Almost a year after a University of Iowa report linked alcohol consumption to a greater risk of cancer, the U.S. Surgeon General is now recommending new warning labels on all cans and bottles of booze. Professor Paul Gilbert, in the UI Department of Community and Behavioral Health, says an update of those warning labels is long overdue.
“The alcohol warning labels really haven’t been updated for — gosh, I don’t know the exact number — four decades since they were first introduced,” Gilbert says, “and the information, the scientific research that’s gone on since then has really changed, notably about that alcohol and cancer connection.”
The current warning labels on alcohol cover two topics: don’t drink while pregnant, and don’t operate a motor vehicle or heavy machinery after drinking — things Gilbert says most of us have heard for years.
“The connection between alcohol and cancer is something that people don’t realize. It’s not widespread, like those other two things,” he says. “That’s really the added value of updating the warning labels here, is that we’ve got good, high-quality evidence that at least some cancers are associated with alcohol or caused by alcohol, and that’s just information that we want to make sure that consumers have.”
Research finds that alcohol is a carcinogen, contributing to at least seven types of cancer, including cancers of the mouth, throat, liver, and all the way through the body, but Gilbert says there’s an unexpected link — to breast cancer.
“That’s a bit surprising, probably because we wouldn’t expect alcohol to have a direct sort of connection,” Gilbert says. “It doesn’t pass through breast tissue on its way through the body, but alcohol does have an effect in the way that it disrupts hormones and metabolism when you ingest alcohol that has an effect on breast tissue.”

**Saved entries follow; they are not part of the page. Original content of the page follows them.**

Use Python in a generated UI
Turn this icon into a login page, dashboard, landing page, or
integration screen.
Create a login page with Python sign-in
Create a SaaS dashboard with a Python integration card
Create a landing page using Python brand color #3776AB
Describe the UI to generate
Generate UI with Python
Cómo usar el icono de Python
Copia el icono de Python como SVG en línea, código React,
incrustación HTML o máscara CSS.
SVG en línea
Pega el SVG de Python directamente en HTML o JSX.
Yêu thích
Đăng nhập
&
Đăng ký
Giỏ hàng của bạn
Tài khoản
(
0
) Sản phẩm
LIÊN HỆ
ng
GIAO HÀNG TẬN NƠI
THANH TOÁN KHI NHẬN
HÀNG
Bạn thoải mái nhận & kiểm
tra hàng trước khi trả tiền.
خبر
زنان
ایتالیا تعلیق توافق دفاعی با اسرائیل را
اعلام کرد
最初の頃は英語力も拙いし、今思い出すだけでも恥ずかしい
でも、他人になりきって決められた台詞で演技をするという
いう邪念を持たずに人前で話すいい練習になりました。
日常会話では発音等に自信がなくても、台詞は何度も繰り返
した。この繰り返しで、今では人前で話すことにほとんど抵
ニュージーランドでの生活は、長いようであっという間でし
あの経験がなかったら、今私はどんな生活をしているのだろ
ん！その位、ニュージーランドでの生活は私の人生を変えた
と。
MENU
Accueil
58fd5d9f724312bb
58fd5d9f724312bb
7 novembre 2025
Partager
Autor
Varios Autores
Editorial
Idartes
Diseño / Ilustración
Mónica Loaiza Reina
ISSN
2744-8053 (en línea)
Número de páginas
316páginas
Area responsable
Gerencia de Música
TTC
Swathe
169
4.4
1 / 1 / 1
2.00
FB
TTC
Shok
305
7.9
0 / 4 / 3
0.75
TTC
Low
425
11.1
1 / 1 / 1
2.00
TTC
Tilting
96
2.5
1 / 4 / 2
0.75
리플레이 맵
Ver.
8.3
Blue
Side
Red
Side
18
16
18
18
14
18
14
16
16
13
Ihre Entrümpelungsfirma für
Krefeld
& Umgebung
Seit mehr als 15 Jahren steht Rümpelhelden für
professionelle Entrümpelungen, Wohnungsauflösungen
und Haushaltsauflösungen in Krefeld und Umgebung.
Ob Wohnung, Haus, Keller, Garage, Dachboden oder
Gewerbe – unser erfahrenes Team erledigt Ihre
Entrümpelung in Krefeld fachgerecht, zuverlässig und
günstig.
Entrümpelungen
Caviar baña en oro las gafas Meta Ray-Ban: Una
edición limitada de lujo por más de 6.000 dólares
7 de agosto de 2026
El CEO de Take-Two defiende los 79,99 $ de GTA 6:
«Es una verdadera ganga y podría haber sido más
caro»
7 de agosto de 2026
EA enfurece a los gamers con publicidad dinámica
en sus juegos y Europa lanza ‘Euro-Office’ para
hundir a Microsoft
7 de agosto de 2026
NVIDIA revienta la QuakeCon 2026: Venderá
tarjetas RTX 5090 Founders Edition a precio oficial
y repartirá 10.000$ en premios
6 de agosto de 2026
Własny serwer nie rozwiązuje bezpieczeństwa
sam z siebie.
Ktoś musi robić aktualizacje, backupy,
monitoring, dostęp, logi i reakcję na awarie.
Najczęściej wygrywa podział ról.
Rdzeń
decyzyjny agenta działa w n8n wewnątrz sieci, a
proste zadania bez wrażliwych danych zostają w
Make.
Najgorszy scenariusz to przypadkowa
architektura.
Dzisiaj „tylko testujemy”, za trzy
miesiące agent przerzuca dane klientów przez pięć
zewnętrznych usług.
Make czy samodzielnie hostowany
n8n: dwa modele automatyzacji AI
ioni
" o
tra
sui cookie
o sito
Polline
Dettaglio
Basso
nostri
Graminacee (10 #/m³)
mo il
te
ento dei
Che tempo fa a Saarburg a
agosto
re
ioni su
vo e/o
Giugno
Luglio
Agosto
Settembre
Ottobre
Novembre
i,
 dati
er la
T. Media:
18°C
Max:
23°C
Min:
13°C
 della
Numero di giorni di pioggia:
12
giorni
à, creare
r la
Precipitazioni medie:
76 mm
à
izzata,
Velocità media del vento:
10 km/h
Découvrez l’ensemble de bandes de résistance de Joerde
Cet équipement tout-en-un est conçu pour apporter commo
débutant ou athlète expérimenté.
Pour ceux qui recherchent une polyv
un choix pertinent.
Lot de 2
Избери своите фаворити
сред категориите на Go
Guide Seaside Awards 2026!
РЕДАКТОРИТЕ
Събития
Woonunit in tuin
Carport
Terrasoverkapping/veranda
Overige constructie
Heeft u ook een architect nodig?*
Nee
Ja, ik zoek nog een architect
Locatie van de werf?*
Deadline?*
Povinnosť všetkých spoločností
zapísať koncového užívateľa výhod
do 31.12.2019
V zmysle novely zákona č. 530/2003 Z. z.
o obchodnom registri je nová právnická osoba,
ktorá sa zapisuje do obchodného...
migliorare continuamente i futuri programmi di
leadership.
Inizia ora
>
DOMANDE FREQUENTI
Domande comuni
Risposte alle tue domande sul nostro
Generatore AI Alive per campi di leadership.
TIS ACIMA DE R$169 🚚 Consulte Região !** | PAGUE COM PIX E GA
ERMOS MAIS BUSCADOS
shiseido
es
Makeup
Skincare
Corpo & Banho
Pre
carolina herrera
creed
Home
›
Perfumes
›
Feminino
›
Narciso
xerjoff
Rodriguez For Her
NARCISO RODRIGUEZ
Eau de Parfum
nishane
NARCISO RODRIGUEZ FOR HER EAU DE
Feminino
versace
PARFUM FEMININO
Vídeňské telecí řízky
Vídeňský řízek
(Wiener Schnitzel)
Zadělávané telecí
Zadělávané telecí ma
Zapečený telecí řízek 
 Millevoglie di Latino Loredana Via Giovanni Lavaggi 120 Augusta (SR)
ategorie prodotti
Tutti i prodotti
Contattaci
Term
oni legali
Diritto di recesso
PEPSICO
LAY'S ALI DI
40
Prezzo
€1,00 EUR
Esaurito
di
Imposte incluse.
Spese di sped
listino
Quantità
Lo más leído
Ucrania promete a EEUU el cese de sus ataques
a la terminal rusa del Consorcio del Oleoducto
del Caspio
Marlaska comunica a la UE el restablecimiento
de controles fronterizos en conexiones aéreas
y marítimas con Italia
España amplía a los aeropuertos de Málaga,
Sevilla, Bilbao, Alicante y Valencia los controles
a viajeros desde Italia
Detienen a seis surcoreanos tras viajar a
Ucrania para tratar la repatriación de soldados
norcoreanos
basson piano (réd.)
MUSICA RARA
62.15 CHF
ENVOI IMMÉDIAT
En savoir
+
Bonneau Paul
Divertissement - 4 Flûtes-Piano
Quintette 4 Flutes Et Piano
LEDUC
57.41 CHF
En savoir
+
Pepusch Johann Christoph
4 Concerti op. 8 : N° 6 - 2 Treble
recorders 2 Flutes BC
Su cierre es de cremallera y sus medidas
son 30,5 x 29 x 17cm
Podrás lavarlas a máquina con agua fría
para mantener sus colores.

The annual Cancer in Iowa report, last released in February of 2024, estimated 21,000 Iowans would be diagnosed with cancer during the year, and it found that only about 40% of people know that alcohol is a carcinogen and a risk factor for cancer. It ranked Iowa fourth in the U.S. for the rate of alcohol-related cancers, and Iowa also ranked fourth in binge drinking.
Not every cancer can be attributed to alcohol, Gilbert says, and not everyone who drinks alcohol will get cancer. “But the thinking now, the emerging consensus, is that less is better. So if you are a current drinker, cutting back a bit, you don’t necessarily have to quit, although no consumption is probably the safest course,” Gilbert says. “If everybody who was a current drinker just dialed it back a little bit, we would see a tremendous effect across the whole state.”
A statement from the surgeon general says: “Alcohol is a well-established, preventable cause of cancer responsible for about 100,000 cases of cancer and 20,000 cancer deaths annually in the United States — greater than the 13,500 alcohol-associated traffic crash fatalities per year in the U.S. — yet the majority of Americans are unaware of this risk.”
For help, Gilbert recommends two websites: Your Life Iowa and Rethinking Drinking.